Transmissible spongiform encephalopathies (TSEs), also known as prion diseases, are a group of rare and fatal neurodegenerative disorders that can affect both human and animals. Evidence indicates that the key event in prion disease pathogenesis is the conformational conversion of the normal cellular prion protein (PrPC) into an aggregated isoform called the scrapie prion protein (PrPSc). The normal function of PrPC is still not known but the protein is essential for transmission of prion diseases. Defining the physiological activities of PrPC is crucial for understanding the normal function and pathogenesis of prion diseases. In this thesis, the proteolytic cleavages and shedding of PrPC were studied. PrPC was shown to be released from the cell by three different mechanisms. The first mechanism released a N-terminal fragment of PrPC by α-cleavage, the second released the full length PrPC and a C-terminal fragment without GPI-anchor via an extreme C-terminal cleavage and a third mechanism released PrPC in association with exosomes. It was also shown that a deletion in the α-cleavage site inhibited the α-cleavage of PrPC and that the α-cleavage likely took place at the cell surface. Metalloproteases have been suggested to be involved in the different cleavages. Here, it was shown that metalloproteases were involved in the cleavage of the extreme C-terminal end, but not in the α-cleavage of PrPC.

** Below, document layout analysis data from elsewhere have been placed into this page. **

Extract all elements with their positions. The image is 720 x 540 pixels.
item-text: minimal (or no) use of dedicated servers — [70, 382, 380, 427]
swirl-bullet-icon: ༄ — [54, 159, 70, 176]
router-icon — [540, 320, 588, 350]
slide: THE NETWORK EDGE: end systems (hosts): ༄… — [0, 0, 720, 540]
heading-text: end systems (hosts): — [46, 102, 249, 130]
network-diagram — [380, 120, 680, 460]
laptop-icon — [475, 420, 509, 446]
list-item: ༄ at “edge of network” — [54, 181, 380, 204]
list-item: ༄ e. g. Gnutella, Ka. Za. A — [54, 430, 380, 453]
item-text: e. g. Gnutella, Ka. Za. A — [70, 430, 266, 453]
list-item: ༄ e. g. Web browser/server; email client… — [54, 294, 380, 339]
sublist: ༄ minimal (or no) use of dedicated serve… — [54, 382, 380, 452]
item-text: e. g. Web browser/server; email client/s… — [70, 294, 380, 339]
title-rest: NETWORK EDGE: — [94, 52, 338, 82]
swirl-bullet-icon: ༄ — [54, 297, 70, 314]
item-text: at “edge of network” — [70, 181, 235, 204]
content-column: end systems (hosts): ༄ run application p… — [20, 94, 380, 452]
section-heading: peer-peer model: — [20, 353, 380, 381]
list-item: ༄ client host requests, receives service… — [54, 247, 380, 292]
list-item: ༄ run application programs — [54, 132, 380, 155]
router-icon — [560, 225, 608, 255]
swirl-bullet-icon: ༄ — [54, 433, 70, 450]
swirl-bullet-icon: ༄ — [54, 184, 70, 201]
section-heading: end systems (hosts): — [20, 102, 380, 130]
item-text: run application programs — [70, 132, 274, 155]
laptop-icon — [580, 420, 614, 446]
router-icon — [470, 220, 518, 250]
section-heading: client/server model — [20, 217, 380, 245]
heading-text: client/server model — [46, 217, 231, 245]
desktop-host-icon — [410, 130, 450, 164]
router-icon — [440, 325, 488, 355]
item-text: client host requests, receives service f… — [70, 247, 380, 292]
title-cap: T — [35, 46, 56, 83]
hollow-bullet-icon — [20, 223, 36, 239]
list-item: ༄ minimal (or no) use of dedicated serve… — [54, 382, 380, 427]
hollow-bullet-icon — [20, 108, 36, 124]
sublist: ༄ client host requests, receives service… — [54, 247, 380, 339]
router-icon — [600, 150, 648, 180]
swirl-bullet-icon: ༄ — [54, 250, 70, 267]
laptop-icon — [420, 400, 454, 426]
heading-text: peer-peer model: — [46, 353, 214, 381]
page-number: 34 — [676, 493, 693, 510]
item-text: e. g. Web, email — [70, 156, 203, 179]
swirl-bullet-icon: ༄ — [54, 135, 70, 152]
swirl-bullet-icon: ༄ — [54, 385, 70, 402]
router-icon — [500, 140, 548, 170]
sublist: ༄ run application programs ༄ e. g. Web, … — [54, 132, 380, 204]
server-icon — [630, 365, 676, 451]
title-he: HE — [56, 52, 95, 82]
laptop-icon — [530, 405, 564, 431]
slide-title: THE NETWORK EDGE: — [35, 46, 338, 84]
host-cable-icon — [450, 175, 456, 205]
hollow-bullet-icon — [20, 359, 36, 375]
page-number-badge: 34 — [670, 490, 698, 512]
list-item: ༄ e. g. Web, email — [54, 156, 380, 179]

Nor98/atypical scrapie was identified in Norway for the first time in 1998. Characterization of the molecular and genetic properties in two Swedish cases of Nor98 showed that unique proteinase K (PK)-resistant fragments are present in Nor98-affected sheep. The existence of two PK-resistant fragments that share overlapping regions suggests that at least two distinct PrP conformations are present in brain extracts from affected sheep.

Chronic wasting disease (CWD) affects cervids in North America. Here, it was shown that the PrP sequence of cervids in Scandinavia is similar to genotypes connected with CWD susceptibility in North American cervid species. Also, the European moose was shown to have a unique variation in codon 109 with 109K/Q and 109Q/Q.